Varios son los códigos de conducta que aparecen en el Nuevo Testamento. Se centran en la transformación interior y en la vida de acuerdo con el amor y la gracia de Dios. Enfatizan la importancia de amar a Dios y al prójimo, viviendo una vida coherente con las enseñanzas de Jesús y practicando el perdón y la reconciliación. Pedro no dicta un nuevo código de conducta propiamente dicho sino más bien un estilo nuevo de vida. En lo que coincidió San Pablo al hablar de “las buenas obras” como resultado de la “nueva creación en Cristo” (Ef 2.10). En el fondo, se trata de practicar una auténtica ética cristiana que sea capaz de mostrar la novedad de vida en medio del mundo y de superar las limitaciones morales que establecen los sistemas de gobierno y que tratan de controlar las conciencias de las personas. En esto el apóstol Pedro va a ser muy concreto al referirse a la necesidad de tener y promover una conciencia sana que aplique las consecuencias de la salvación en la vida cotidiana, incluso en los detalles más minuciosos. 

“Ama y haz lo que quieras” es una frase atribuida a San Agustín que resume muy bien las bases de la conducta cristiana en medio del mundo: “En su exposición de la epístola de San Juan a los partos se encuentra un excelente compendio […]: “Ama y haz lo que quieras; si callas, calla por amor; si clamas, clama por amor; si corriges, corrige por amor; si perdonas, perdona por amor; si está dentro la raíz del amor, no podrá salir de esa raíz sino el bien”. Su imprecación “¡haz lo que quieras!” es un imperativo categórico del amor.
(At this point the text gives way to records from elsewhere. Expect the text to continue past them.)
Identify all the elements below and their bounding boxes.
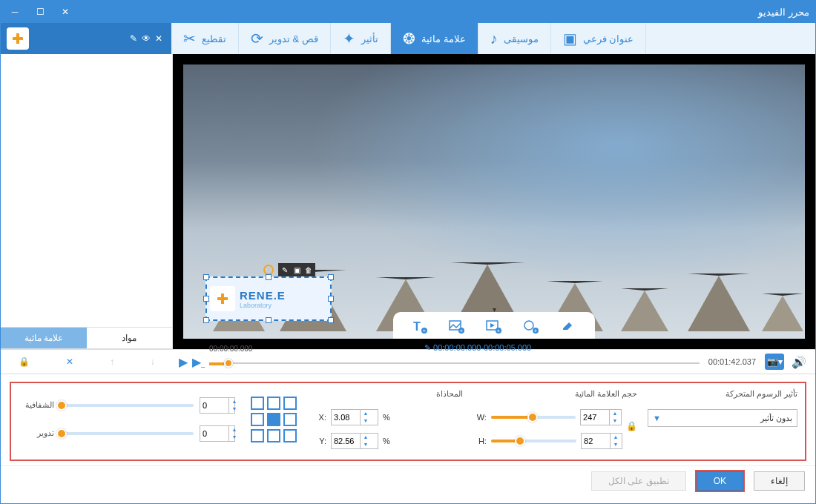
y-input[interactable]: ▲▼ — [331, 433, 378, 449]
svg-marker-11 — [490, 323, 495, 328]
subtitle-icon: ▣ — [563, 30, 577, 47]
brand-icon — [7, 27, 29, 50]
chevron-down-icon: ▼ — [653, 414, 661, 422]
svg-text:+: + — [534, 328, 538, 334]
size-title: حجم العلامة المائية — [473, 389, 637, 399]
h-label: H: — [473, 437, 487, 445]
svg-point-14 — [524, 321, 533, 330]
align-title: المحاذاة — [313, 389, 463, 399]
lock-aspect-icon[interactable]: 🔒 — [626, 421, 637, 431]
svg-text:+: + — [423, 328, 427, 334]
crop-icon: ⟳ — [251, 30, 263, 47]
sidebar-tab-watermark[interactable]: علامة مائية — [1, 328, 87, 348]
rotate-label: تدوير — [19, 428, 54, 438]
volume-icon[interactable]: 🔊 — [792, 355, 806, 369]
y-value[interactable] — [332, 437, 360, 445]
erase-button[interactable] — [556, 316, 580, 337]
w-label: W: — [473, 413, 487, 422]
opacity-slider[interactable] — [60, 404, 194, 407]
width-slider[interactable] — [491, 416, 576, 419]
snapshot-button[interactable]: 📷▾ — [765, 354, 784, 370]
move-down-icon[interactable]: ↓ — [151, 357, 155, 367]
time-range: 00:00:00.000-00:00:05.000 — [433, 343, 531, 352]
svg-text:T: T — [413, 320, 421, 333]
timeline-track[interactable]: 00:00:00.000 ✎ 00:00:00.000-00:00:05.000 — [209, 355, 700, 368]
rotate-input[interactable]: ▲▼ — [200, 425, 235, 442]
wm-brand-name: RENE.E — [240, 289, 286, 302]
wm-edit-icon[interactable]: ✎ — [280, 265, 290, 275]
step-button[interactable]: ▶⎯ — [192, 355, 205, 369]
tab-label: عنوان فرعي — [583, 33, 634, 44]
music-icon: ♪ — [490, 30, 498, 47]
tab-crop[interactable]: ⟳ قص & تدوير — [239, 23, 331, 54]
tab-cut[interactable]: ✂ تقطيع — [171, 23, 239, 54]
add-video-button[interactable]: + — [482, 316, 506, 337]
tab-label: علامة مائية — [421, 33, 466, 44]
play-button[interactable]: ▶ — [179, 355, 188, 369]
svg-text:+: + — [497, 328, 501, 334]
tab-label: تأثير — [361, 33, 378, 44]
svg-rect-1 — [13, 37, 23, 40]
svg-marker-17 — [563, 322, 572, 330]
eye-icon[interactable]: 👁 — [142, 33, 151, 44]
svg-rect-3 — [217, 297, 228, 300]
edit-icon[interactable]: ✎ — [130, 33, 137, 44]
wm-image-icon[interactable]: ▣ — [292, 265, 302, 275]
rotate-slider[interactable] — [60, 432, 194, 435]
add-image-button[interactable]: + — [445, 316, 469, 337]
anim-combo[interactable]: بدون تأثير ▼ — [648, 409, 797, 427]
tab-label: موسيقى — [504, 33, 539, 44]
percent-label: % — [383, 437, 390, 445]
x-value[interactable] — [332, 413, 360, 422]
tab-subtitle[interactable]: ▣ عنوان فرعي — [551, 23, 647, 54]
time-total: 00:01:42.037 — [708, 357, 756, 366]
opacity-label: الشفافية — [19, 400, 54, 410]
tab-label: تقطيع — [202, 33, 226, 44]
height-input[interactable]: ▲▼ — [581, 433, 622, 449]
add-text-button[interactable]: T+ — [408, 316, 432, 337]
lock-icon[interactable]: 🔒 — [19, 357, 30, 367]
x-input[interactable]: ▲▼ — [331, 409, 378, 425]
minimize-button[interactable]: ─ — [7, 4, 23, 20]
ok-button[interactable]: OK — [697, 471, 743, 491]
opacity-input[interactable]: ▲▼ — [200, 397, 235, 414]
tab-music[interactable]: ♪ موسيقى — [478, 23, 551, 54]
sidebar-content — [1, 54, 172, 327]
wm-brand-sub: Laboratory — [240, 302, 286, 309]
watermark-icon: ❂ — [403, 30, 415, 47]
window-title: محرر الفيديو — [73, 7, 809, 18]
apply-all-button[interactable]: تطبيق على الكل — [591, 471, 686, 491]
settings-panel: تأثير الرسوم المتحركة بدون تأثير ▼ حجم ا… — [10, 382, 806, 461]
svg-text:+: + — [460, 328, 464, 334]
percent-label: % — [383, 413, 390, 422]
align-grid[interactable] — [251, 397, 297, 442]
wm-delete-icon[interactable]: 🗑 — [303, 265, 314, 275]
add-toolbar: T+ + + + — [393, 312, 595, 339]
anim-title: تأثير الرسوم المتحركة — [648, 389, 797, 399]
move-up-icon[interactable]: ↑ — [110, 357, 114, 367]
delete-icon[interactable]: ✕ — [66, 357, 73, 367]
height-value[interactable] — [582, 437, 610, 445]
opacity-value[interactable] — [200, 401, 228, 410]
edit-range-icon[interactable]: ✎ 00:00:00.000-00:00:05.000 — [424, 343, 531, 353]
titlebar: محرر الفيديو ─ ☐ ✕ — [1, 1, 815, 23]
preview-area[interactable]: ✎ ▣ 🗑 RENE.E — [173, 54, 815, 349]
height-slider[interactable] — [491, 440, 576, 442]
watermark-object[interactable]: ✎ ▣ 🗑 RENE.E — [205, 276, 332, 321]
rotate-handle-icon[interactable] — [263, 265, 274, 275]
add-shape-button[interactable]: + — [519, 316, 543, 337]
close-panel-icon[interactable]: ✕ — [155, 33, 162, 44]
scissors-icon: ✂ — [183, 30, 196, 47]
width-value[interactable] — [581, 413, 609, 422]
sidebar-tab-materials[interactable]: مواد — [87, 328, 173, 348]
x-label: X: — [313, 413, 326, 422]
time-current: 00:00:00.000 — [209, 345, 252, 353]
tab-watermark[interactable]: ❂ علامة مائية — [391, 23, 478, 54]
rotate-value[interactable] — [200, 429, 228, 438]
anim-value: بدون تأثير — [760, 414, 792, 423]
width-input[interactable]: ▲▼ — [580, 409, 622, 425]
y-label: Y: — [313, 437, 326, 445]
cancel-button[interactable]: إلغاء — [754, 471, 805, 491]
effect-icon: ✦ — [343, 30, 355, 47]
tab-effect[interactable]: ✦ تأثير — [331, 23, 391, 54]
Los imperativos éticos que harán su entrada en la historia siglos adelante nunca rozarán la dimensión ética y esperanzadora del “ama y haz lo que quieras”.[1] 
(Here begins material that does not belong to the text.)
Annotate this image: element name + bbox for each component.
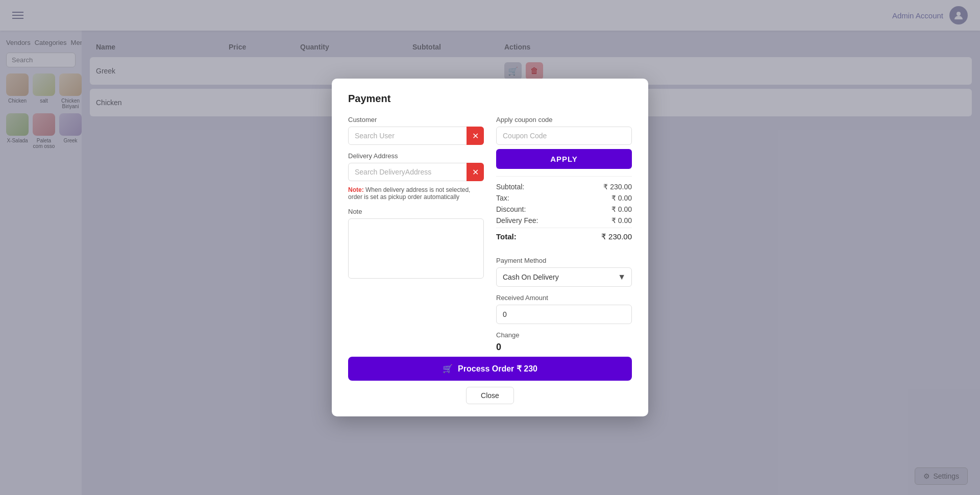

No devolver mal por mal (vv. 8-12)

I Pedro 3 inicia con una serie de exhortaciones sobre la vida conyugal que entra muy bien en el esquema de los “códigos domésticos” que debían normar la conducta de las personas (Col 3.18-4,.1; Ef 5.22-6.9; 1 Tim 2.8-15, 6.1-2; Tito 2.1-10). Se marcan los deberes recíprocos de los esposos, de los hijos con los padres, de los esclavos con los amos y viceversa. “Pedro caracteriza el estilo de vida de las comunidades cristianas y acaba su exhortación con la cita del Salmo 34.13-17”.[2] La exhortación comienza con un llamado a mantener una misma actitud sin fisuras (v. 8a) pues en los criterios fundamentales de conducta no puede haber discrepancias entre los creyentes. “La solidaridad y el amor fraterno en el interior de la comunidad son indiscutibles como talante cristiano”.[3]
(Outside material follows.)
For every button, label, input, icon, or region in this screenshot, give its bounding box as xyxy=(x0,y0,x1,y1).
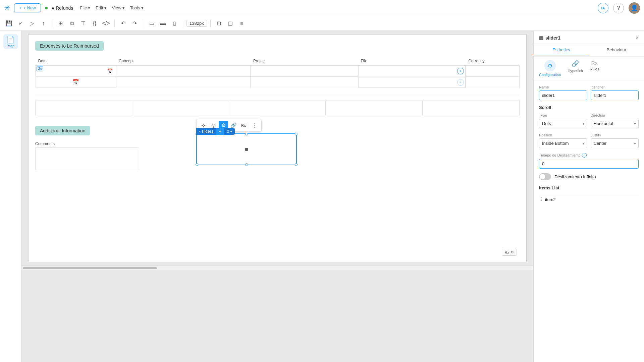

Los tres primeros adjetivos (misma actitud, solidaridad y amor fraternal) apuntan hacia la convivencia de la comunidad de fe. Los dos últimos que aconsejan tener buen corazón y de ser de carácter humilde (v. 8b) y lo que se agrega en el v. 9 acerca de no devolver mal por mal aplican para los demás, que incluso pueden ser adversarios.[4] La misericordia y la humildad en las relaciones con los otros implica abajarse y considerar superiores a los demás. La convergencia en hacer el bien en medio del mundo apunta hacia la fraternidad universal. La actitud predominante debe ser la de bendecir continuamente a todas las personas (9b): “Al contrario, bendigan, pues ustedes fueron llamados para recibir bendición”. A continuación, viene la extensa cita del Salmo 34 para corroborar lo dicho.

Forjar y consolidar una buena conciencia (vv. 13-17)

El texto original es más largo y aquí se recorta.